PSU profs say new contract is Step 1 in combatting creeping corporatization

Casting ballots in person April 15 and 16, members of American Association of University Professors (AAUP) at Portland State University (PSU) voted by an overwhelming 97 percent margin to ratify a new collective bargaining agreement.

Casting a ballot for the contract. (Photo courtesy PSU-AAUP)
AAUP member Allison Brown, instructor of Applied Linguistics, casts a ballot for the contract. (Photo courtesy PSU-AAUP)

AAUP represents 975 full-time faculty at PSU. [Part-time faculty are represented by a separate union, American Federation of Teachers, which ratified a contract earlier this year.]

The new AAUP contract will provide greater job security to hundreds of faculty who have been working on renewable one-year contracts: PSU commits to give two- or three-year contracts to 80 percent of faculty members who’ve been at the school at least four years.

The contract also includes raises that total at least 6.5 percent by its Nov. 30, 2015 expiration, plus a new salary floor of $40,000 that will bring compensation up even more for those below it.

AAUP had great difficulty getting an acceptable agreement through the normal bargaining process. Only after faculty authorized a strike and set an April 16 strike date did the PSU administration back off of regressive proposals to strip the union of any say over policies on evaluation and promotion and give administrators the right to change anything not spelled out in the contract.

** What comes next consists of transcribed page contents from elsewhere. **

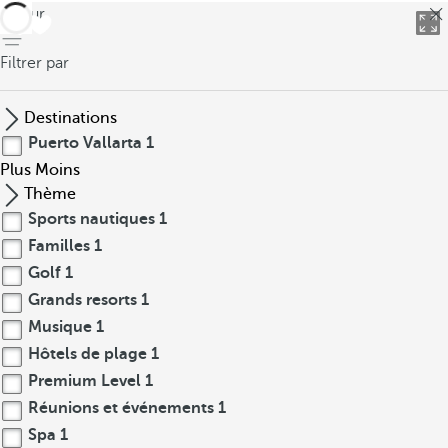
retour
Filtrer par
Destinations
Puerto Vallarta
1
Plus
Moins
Thème
Sports nautiques
1
Familles
1
Golf
1
Grands resorts
1
Musique
1
Hôtels de plage
1
Premium Level
1
Réunions et événements
1
Spa
1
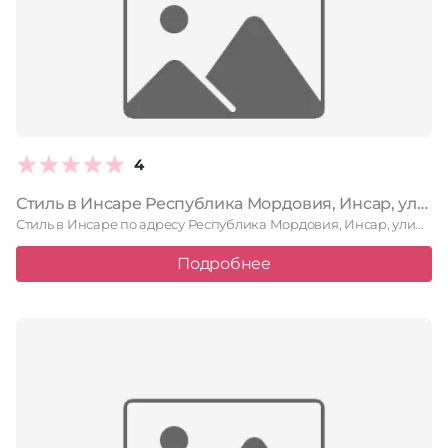
4
Стиль в Инсаре Республика Мордовия, Инсар, улица Гагарина, 29
Стиль в Инсаре по адресу Республика Мордовия, Инсар, улица Гагарина, …
Подробнее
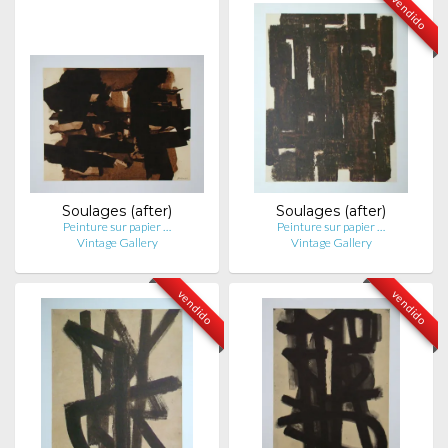
vendido
Soulages (after)
Soulages (after)
Peinture sur papier …
Peinture sur papier …
Vintage Gallery
Vintage Gallery
vendido
vendido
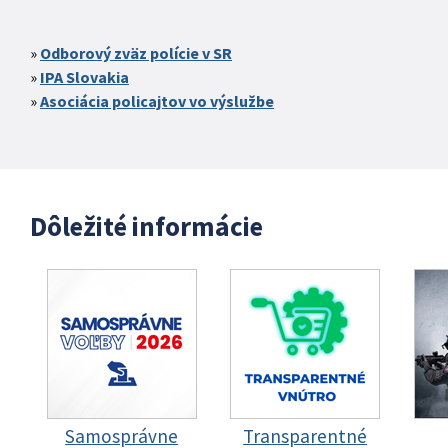
Odborový zväz polície v SR
IPA Slovakia
Asociácia policajtov vo výslužbe
Dôležité informácie
Samosprávne
Transparentné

AAUP calls the agreement a first step in a campaign it’s undertaking to change PSU’s direction. PSU’s administration has adopted a corporate mindset, says AAUP spokesperson David Osborn — in which growing numbers of over-paid managers see themselves as the principle decision-makers. And the vision they’re seeking to implement involves expensive capital projects that are aimed to attract out-of-state and foreign students — because they pay higher tuition. But Osborn said those choices are diminishing the value of a PSU education, and making tuition unaffordable for the kind of non-traditional first-generation college students that PSU has historically served. A case in point is that actual classroom instruction has declined to just 33 percent of the university’s budget; AAUP wants it back up to 50 percent.

“Instruction is the core mission of this institution,” Osborn said. “It doesn’t seem unreasonable to have half the dollars going to that.”